At this point, I am looking away, basically mumbling softly and incoherently, and--I kid you not--very close to tears, which DSM does not notice. I decide I'm not going through with the exam. Then I think about how folks in their 30s can get various kinds of nether-region cancer. And then I feel worse. And then DSM tells me that irregular periods put me at risk for endometrial cancer. And I think about dying.
More awkward conversation ensues. Some highlights:
When she gets up to do the exam, Kelli Dunham's refrain keeps going through my head: Get your bits checked out. I will mentally dissociate, I think. I'll pick a spot on the ceiling. I will notice absolutely everything about that spot. Bit-checking will be over before I know it.

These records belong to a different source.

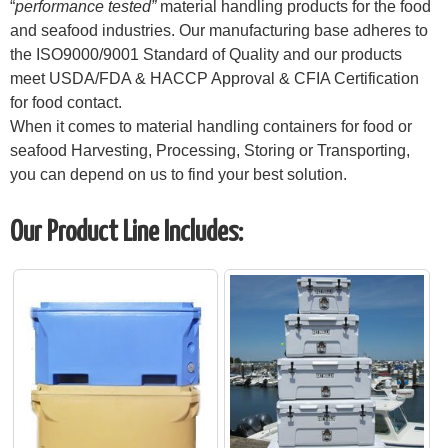
“
performance tested”
material handling products for the food
and seafood industries. Our manufacturing base adheres to
the ISO9000/9001 Standard of Quality and our products
meet USDA/FDA & HACCP Approval & CFIA Certification
for food contact.
When it comes to material handling containers for food or
seafood Harvesting, Processing, Storing or Transporting,
you can depend on us to find your best solution.
Our Product Line Includes:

But while conducting the breast exam (which, yes, I also loathe), DSM asks if I wax or pluck. I tell her that yes, about every other month, I get my upper lip waxed (I don't have a lot of lip hair; I just don't want any). Then, she asks if, although she can't see any facial hair, do I ever have to pluck a hair from my chin. I say sure, sometimes. She says it isn't normal for women to have hair anywhere besides their heads, and that this is probably because of PCOS (which, it is now clear, she has affirmatively decided I have).
Because my brain clicked off, I neglect to point out that countless businesses are sustained by the presence of hair on women's faces. That "lip-wax" and "chin wax" are actual menu items at many beauticians'. That this fact is excellent evidence that I am not a freak of nature for having unwanted hair.
So instead, I say nothing. I am silent. I imagine a carnival barker yelling, "Get your bits checked! Get your bits checked right here, folks!" I find a spot on the ceiling. I stare at it. She conducts the exam. It is uncomfortable, but lasts five minutes, tops. My bits check out fine. She leaves and I put my clothes on and get out as fast as I can.
Basically, it was an awful morning that reduced me nearly to tears, and I had to be consoled by my DGF (lucky for me, I was seeing her right afterward). But I did it. And now I don't have to think about it, and I've taken care of myself, which is an excellent feeling.
If I can live through that whole freakin' ordeal, you can, too (and chances are, your experience will be better than mine!). Get your bits checked out. I promise you'll live through it, and it can save your life.